Clipping

O subsolo do Brasil sob o comando dos rentistas

Entrada da Companhia Brasileira de Alumínio na Bolsa revela mineração cada vez mais financeirizada. Empresas com experiência dão lugar a grandes fundos de investimentos. Resultado: precarização e risco de novas tragédias como Brumadinho

Por Gustavo Soares Iorio e Tádzio Peters Coelho

No dia 15 de julho de 2021, a Companhia Brasileira de Alumínio (CBA) galgou um novo patamar em sua história. A CBA, pertencente ao grupo Votorantim S.A – autêntico representante da burguesia interna brasileira – estreou no mercado de ações da bolsa de valores de São Paulo (a B3) com sua oferta inicial de ações (IPO, da sigla em inglês para Initial Public Offering).

CBAV3 (sigla das ações da CBA na B3) foi comercializada pelo preço de R$ 11,20 por ação, aquém da pretensão inicial, prevista entre R$ 14,00 e R$ 18,00. Dado o resultado abaixo da expectativa, foi comercializado apenas o lote inicial de ações. Com isso, a Votorantim continua a controlar 79% das ações da empresa. 

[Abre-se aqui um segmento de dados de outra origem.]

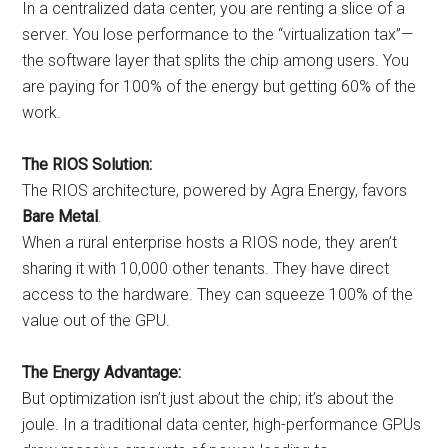
In a centralized data center, you are renting a slice of a
server. You lose performance to the “virtualization tax”—
the software layer that splits the chip among users. You
are paying for 100% of the energy but getting 60% of the
work.
The RIOS Solution:
The RIOS architecture, powered by Agra Energy, favors
Bare Metal
.
When a rural enterprise hosts a RIOS node, they aren’t
sharing it with 10,000 other tenants. They have direct
access to the hardware. They can squeeze 100% of the
value out of the GPU.
The Energy Advantage:
But optimization isn’t just about the chip; it’s about the
joule. In a traditional data center, high-performance GPUs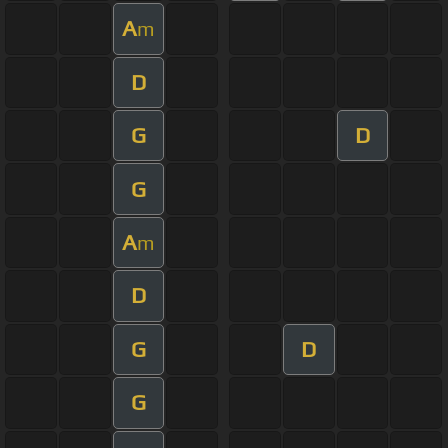
A
m
D
G
D
G
A
m
D
G
D
G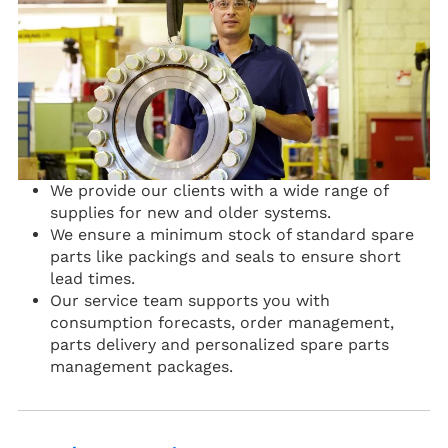
We provide our clients with a wide range of
supplies for new and older systems.
We ensure a minimum stock of standard spare
parts like packings and seals to ensure short
lead times.
Our service team supports you with
consumption forecasts, order management,
parts delivery and personalized spare parts
management packages.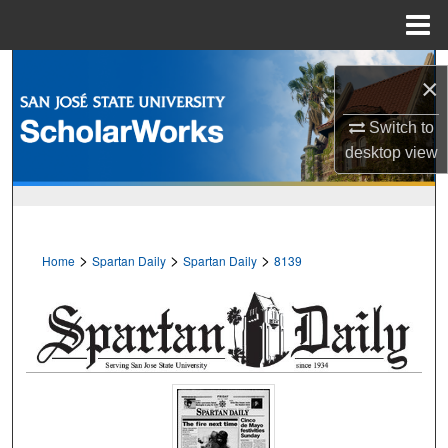
Menu
Home
Search
×
Browse Collections
Switch to
desktop
view
My Account
About
>
>
>
Home
Spartan Daily
Spartan Daily
8139
Digital Commons Network™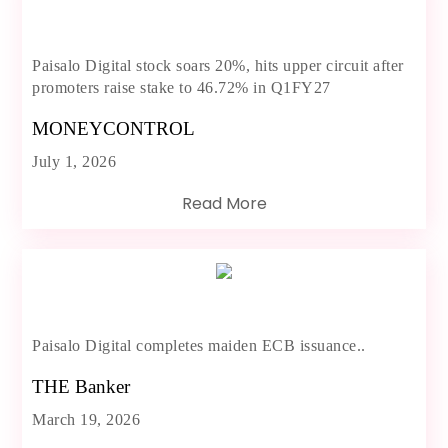
Paisalo Digital stock soars 20%, hits upper circuit after
promoters raise stake to 46.72% in Q1FY27
MONEYCONTROL
July 1, 2026
Read More
Paisalo Digital completes maiden ECB issuance..
THE Banker
March 19, 2026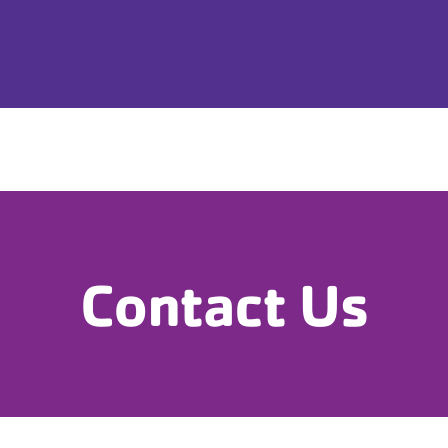
Home
Childcare
Schedule/Progra
Contact Us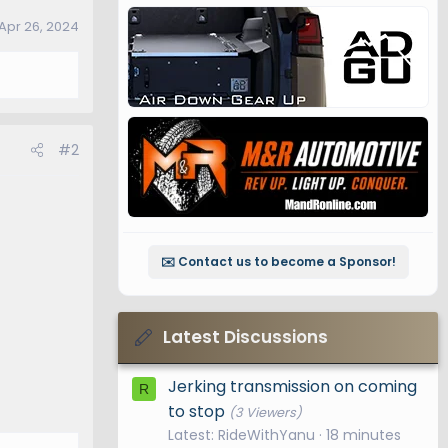
Apr 26, 2024
#2
✉️ Contact us to become a Sponsor!
Latest Discussions
Jerking transmission on coming
R
to stop
(3 Viewers)
Latest: RideWithYanu
18 minutes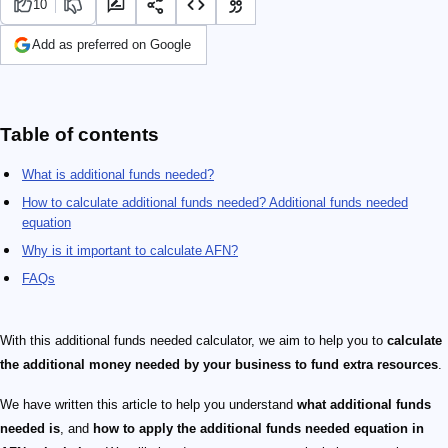
10
Add as preferred on Google
Table of contents
What is additional funds needed?
How to calculate additional funds needed? Additional funds needed
equation
Why is it important to calculate AFN?
FAQs
With this additional funds needed calculator, we aim to help you to
calculate
the additional money needed by your business to fund extra resources
.
We have written this article to help you understand
what additional funds
needed is
, and
how to apply the additional funds needed equation in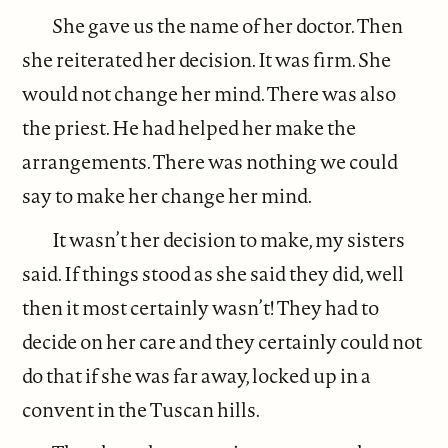
She gave us the name of her doctor. Then
she reiterated her decision. It was firm. She
would not change her mind. There was also
the priest. He had helped her make the
arrangements. There was nothing we could
say to make her change her mind.
It wasn’t her decision to make, my sisters
said. If things stood as she said they did, well
then it most certainly wasn’t! They had to
decide on her care and they certainly could not
do that if she was far away, locked up in a
convent in the Tuscan hills.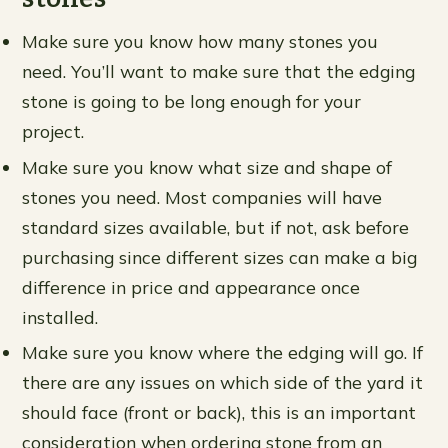
Make sure you know how many stones you
need. You’ll want to make sure that the edging
stone is going to be long enough for your
project.
Make sure you know what size and shape of
stones you need. Most companies will have
standard sizes available, but if not, ask before
purchasing since different sizes can make a big
difference in price and appearance once
installed.
Make sure you know where the edging will go. If
there are any issues on which side of the yard it
should face (front or back), this is an important
consideration when ordering stone from an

A maior parte das ações foram adquiridas por pessoas físicas e fundos de investimentos. Resultado: R$ 1,6 bilhão foi incorporado ao capital da empresa. Vale o registro que, no dia 20 de agosto, em comunicado aos acionistas, a diretoria anuncia o investimento de R$ 150 milhões em CDBs (Certificados de Depósito Bancário) com o Banco Votorantim, do mesmo grupo proprietário.

Financeirização da natureza

Este processo não é um fato isolado, muito pelo contrário, está no rol daquilo que se pode chamar de financeirização da natureza, o processo no qual os bens naturais comoditizados geram ativos e transação em mercados financeiros. A financeirização tem múltiplas dimensões, notadamente a abertura de capitais em mercado de ações. Esta tem sido uma prática recorrente no setor mineral. Em fevereiro de 2021, a Companhia Siderúrgica Nacional (CSN) finalizou a oferta das ações de sua empresa controladora de mineração, levantando um total de R$ 5,2 bilhões.

Esta financeirização é vendida ao público em geral como um meio moderno e despojado de se fazer negócios. Mais e mais pessoas vão progressivamente se familiarizando com o mercado de ações e identificando a si mesmos como investidores, processo facilitado pela ideologia do empreendedorismo. 

No entanto, no chão concreto de operações das companhias financeirizadas, as condições ambientais e do trabalho vão se deteriorando. Cria-se um ambiente de negócios artificial, descolado da economia real, no qual a exigência pelos retornos de dividendos é incompatível com a capacidade real de acumulação. Os acionistas buscam sempre os maiores retornos no menor prazo possível. 

Em resposta à pressão dos acionistas, as companhias passam a operar segundo uma lógica com parâmetros dados pelo mercado financeiro, muitas vezes ignorando necessidades do “chão da mina”. O resultado na economia real não tem nada de fictício nem criativo, é a intensificação do trabalho e aumento da exploração de recursos.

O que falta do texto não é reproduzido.